O Revista Camocim reproduz a opinião do professor Sebastião Marques Dourado

Desde que eu me entendo por gente que presencio a briga politiqueira de dois grupos dominantes na cidade de Camocim, terra boa e de povo hospitaleiro, acho que é por esse motivo, da generosa hospitalidade, que essa corja ainda não foi expulsa de Camocim. O fato é que esses dois grupos políticos não fazem outras coisa a não ser brigarem pelo poder, pois quando um assume a administração da cidade, não termina nenhuma obra que o grupo anterior deixou inacabada, e o que é pior, não faz nada que supere o atraso da administração anterior. Quem perde com assas “picuinhas” politiqueiras é a população, que sofre com a falta de investimentos sociais e estruturais, e a cidade de forma geral, que fica em estado constante de degradação, tomada por entulhos em suas ruas, lixo por toda parte e mato crescendo invadindo tudo.

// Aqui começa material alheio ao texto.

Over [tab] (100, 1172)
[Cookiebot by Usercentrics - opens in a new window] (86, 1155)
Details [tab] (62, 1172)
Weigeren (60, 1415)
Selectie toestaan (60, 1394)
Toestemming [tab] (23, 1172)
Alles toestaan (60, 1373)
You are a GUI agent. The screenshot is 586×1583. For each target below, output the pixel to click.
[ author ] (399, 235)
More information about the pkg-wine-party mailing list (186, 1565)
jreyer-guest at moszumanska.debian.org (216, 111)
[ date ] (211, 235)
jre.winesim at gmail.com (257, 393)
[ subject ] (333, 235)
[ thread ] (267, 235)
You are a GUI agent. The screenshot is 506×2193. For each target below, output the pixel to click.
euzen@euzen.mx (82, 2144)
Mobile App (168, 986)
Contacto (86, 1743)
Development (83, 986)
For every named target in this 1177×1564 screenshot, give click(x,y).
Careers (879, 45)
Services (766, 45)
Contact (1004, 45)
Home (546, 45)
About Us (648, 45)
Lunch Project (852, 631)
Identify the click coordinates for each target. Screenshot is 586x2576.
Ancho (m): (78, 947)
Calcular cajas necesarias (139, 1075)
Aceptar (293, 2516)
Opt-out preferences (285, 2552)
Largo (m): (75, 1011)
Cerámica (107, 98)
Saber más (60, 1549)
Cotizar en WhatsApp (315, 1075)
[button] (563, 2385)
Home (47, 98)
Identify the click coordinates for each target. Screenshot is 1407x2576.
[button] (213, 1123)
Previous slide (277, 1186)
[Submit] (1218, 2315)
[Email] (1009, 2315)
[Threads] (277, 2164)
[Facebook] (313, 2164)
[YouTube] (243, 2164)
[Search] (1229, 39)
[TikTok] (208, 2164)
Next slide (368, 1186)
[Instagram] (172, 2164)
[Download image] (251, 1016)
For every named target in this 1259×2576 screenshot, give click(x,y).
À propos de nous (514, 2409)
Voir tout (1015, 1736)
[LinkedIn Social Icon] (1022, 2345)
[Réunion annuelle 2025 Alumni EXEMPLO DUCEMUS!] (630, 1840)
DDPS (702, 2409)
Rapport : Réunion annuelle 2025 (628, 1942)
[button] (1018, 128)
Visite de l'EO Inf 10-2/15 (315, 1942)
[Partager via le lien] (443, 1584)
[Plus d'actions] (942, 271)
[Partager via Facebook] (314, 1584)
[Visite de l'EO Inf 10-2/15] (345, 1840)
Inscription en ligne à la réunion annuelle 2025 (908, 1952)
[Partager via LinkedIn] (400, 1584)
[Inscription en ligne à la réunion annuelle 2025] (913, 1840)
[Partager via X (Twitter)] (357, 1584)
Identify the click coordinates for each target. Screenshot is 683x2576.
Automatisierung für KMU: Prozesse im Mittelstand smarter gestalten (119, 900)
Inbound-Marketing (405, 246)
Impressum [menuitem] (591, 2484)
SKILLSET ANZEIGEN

 Só para lembrar, o ginásio municipal, destruído pelo tempo, não foi reformado na administração anterior, bem como a praça de lazer existente em seu redor, e até o presente momento, se encontra entre os anseios da população desportista, que ainda acredita que será posto em funcionamento. Outro triste exemplo é o hospital que teve sua construção iniciada em 2012, que poderia ser uma saída para desafogar o funcionamento do outro “hospital da família aguiar”, tá lá, abandonado, invadindo pelo mato e servindo de antro para viciados.

Como se não bastasse, temos o Matadouro Público, que até 2012 um conhecido blog de notícias da cidade publicava pesadas críticas sobra a “carde de moita”, também se encontra lá, entregue às baratas, e a carne de moita?  Tá vindo da onde?

Poderia relatar muitas outras obras relevantes ao bem estar da população e ao desenvolvimento da cidade, só que a matéria iria ficar muita extensa. O fato, povo maravilhoso da belíssima cidade de Camocim, é que nossos administradores nunca visaram o nosso bem estar, nós que trabalhamos e movimentamos o pequeno progresso desta cidade, digo pequeno progresso porque nossos governantes municipais conseguem com sua cegueira de poder, travar o desenvolvimento social e urbano da cidade.

Diante de tudo isso, ainda achando pouco o que a população padece, há uma briga judicial “odiosa” por parte do poder público municipal em relação aos candidatos aprovados no último concurso realizado na cidade, onde as ordens da justiça parecem não surtir efeito algum mediante o “poder” que emana da administração, e os aprovados, continuam com esperança de serem efetivados para o exercício de suas funções.

Eu, particularmente, espero receber, antes de minha aposentadoria, que falta onze anos, os recurso provenientes do FGTS, que também virou ação judicial, pois de 1998 até o ano de 2004, a administração da cidade de Camocim não fez os repasses ao órgão competente que trata deste fundo ao trabalhador, apesar de ter descontado os referidos valores dos servidores municipais.

Para concluir, meus caros leitores, a minha “visão política” me faz perceber que não temos mais para onde correr, qualquer que seja o candidato eleito, ele vai sempre que puder, desmanchar o que o outro fez, não terminar o que o outro começou e achar a maneira mais cruel possível de punir a população que trabalha para o desenvolvimento da cidade, pois tem sido assim desde que me entendo por gente.